Much has been written about the Little Rock School Crisis of 1957, but very little has been devoted to the following year—the Lost Year, 1958–59—when Little Rock schools were closed to all students, both black and white. Finding the Lost Year is the first book to look at the unresolved elements of the school desegregation crisis and how it turned into a community crisis, when policymakers thwarted desegregation and challenged the creation of a racially integrated community and when competing groups staked out agendas that set Arkansas’s capital on a path that has played out for the past fifty years.
In Little Rock in 1958, 3,665 students were locked out of a free public education. Teachers’ lives were disrupted, but students’ lives were even more confused.

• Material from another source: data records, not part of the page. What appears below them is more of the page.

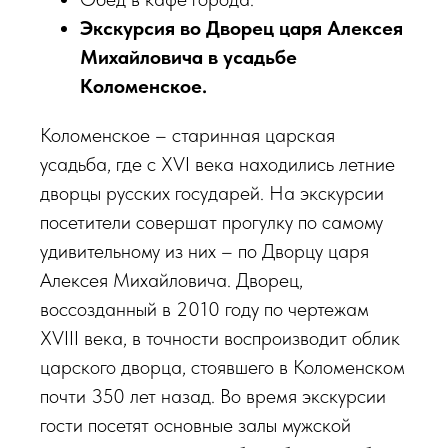
Экскурсия во Дворец царя Алексея
Михайловича в усадьбе
Коломенское.
Коломенское – старинная царская
усадьба, где с XVI века находились летние
дворцы русских государей. На экскурсии
посетители совершат прогулку по самому
удивительному из них – по Дворцу царя
Алексея Михайловича. Дворец,
воссозданный в 2010 году по чертежам
XVIII века, в точности воспроизводит облик
царского дворца, стоявшего в Коломенском
почти 350 лет назад. Во время экскурсии
гости посетят основные залы мужской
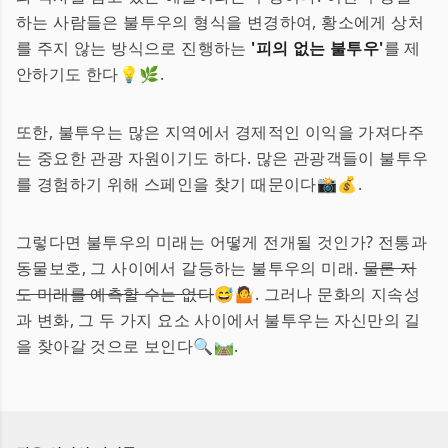
하는 사람들은 불투우의 형식을 변경하여, 황소에게 상처
를 주지 않는 방식으로 진행하는
'피의 없는 불투우'
를 제
안하기도 한다💡🌿.
또한, 불투우는 많은 지역에서 경제적인 이익을 가져다주
는 중요한 관광 자원이기도 하다. 많은 관광객들이 불투우
를 경험하기 위해 스페인을 찾기 때문이다📸💰.
그렇다면 불투우의 미래는 어떻게 전개될 것인가? 전통과
동물보호, 그 사이에서 갈등하는 불투우의 미래.
물론 저
도 미래를 예측할 수는 없다
😅🤷. 그러나 문화의 지속성
과 변화, 그 두 가지 요소 사이에서 불투우는 자신만의 길
을 찾아갈 것으로 보인다🔍🛤.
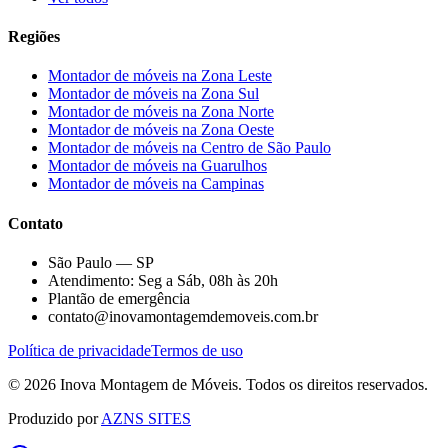
Regiões
Montador de móveis na
Zona Leste
Montador de móveis na
Zona Sul
Montador de móveis na
Zona Norte
Montador de móveis na
Zona Oeste
Montador de móveis na
Centro de São Paulo
Montador de móveis na
Guarulhos
Montador de móveis na
Campinas
Contato
São Paulo — SP
Atendimento: Seg a Sáb, 08h às 20h
Plantão de emergência
contato@inovamontagemdemoveis.com.br
Política de privacidade
Termos de uso
©
2026
Inova Montagem de Móveis
. Todos os direitos reservados.
Produzido por
AZNS SITES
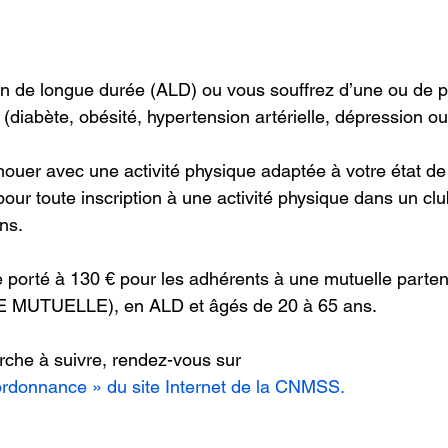
on de longue durée (ALD) ou vous souffrez d’une ou de p
(diabète, obésité, hypertension artérielle, dépression ou
nouer avec une activité physique adaptée à votre état de 
ur toute inscription à une activité physique dans un clu
ans.
 porté à 130 € pour les adhérents à une mutuelle parte
MUTUELLE), en ALD et âgés de 20 à 65 ans.
rche à suivre, rendez-vous sur
ordonnance » du site Internet de la CNMSS.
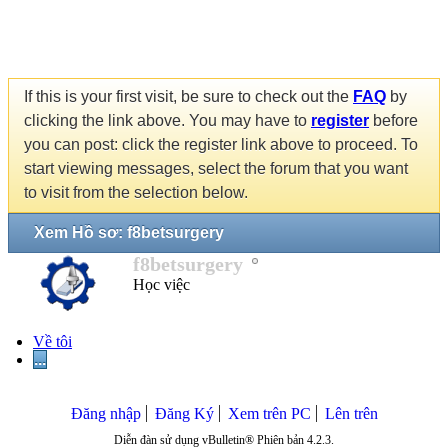
If this is your first visit, be sure to check out the
FAQ
by
clicking the link above. You may have to
register
before
you can post: click the register link above to proceed. To
start viewing messages, select the forum that you want
to visit from the selection below.
Xem Hồ sơ: f8betsurgery
f8betsurgery
Học việc
Về tôi
...
Đăng nhập
Đăng Ký
Xem trên PC
Lên trên
Diễn đàn sử dụng vBulletin® Phiên bản 4.2.3.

Some were able to attend schools outside the city, some left the state, some joined the military, some took correspondence courses, but fully 50 percent of the black students went without any schooling. Drawing on personal interviews with over sixty former teachers and students, black and white, Gordy details the long-term consequences for students affected by events and circumstances over which they had little control.
“Fifty years ago segregationists trying to keep black students out of Little Rock Central High inadvertently broke up one of the country’s greatest football dynasties. . . . Wait a minute. . . . Who said you can’t have a high school football team just because you don’t have a high school? Canceling football, Faubus decreed, would be ‘a cruel and unnecessary blow to the children.’ O.K. then, everyone agreed. Play ball!”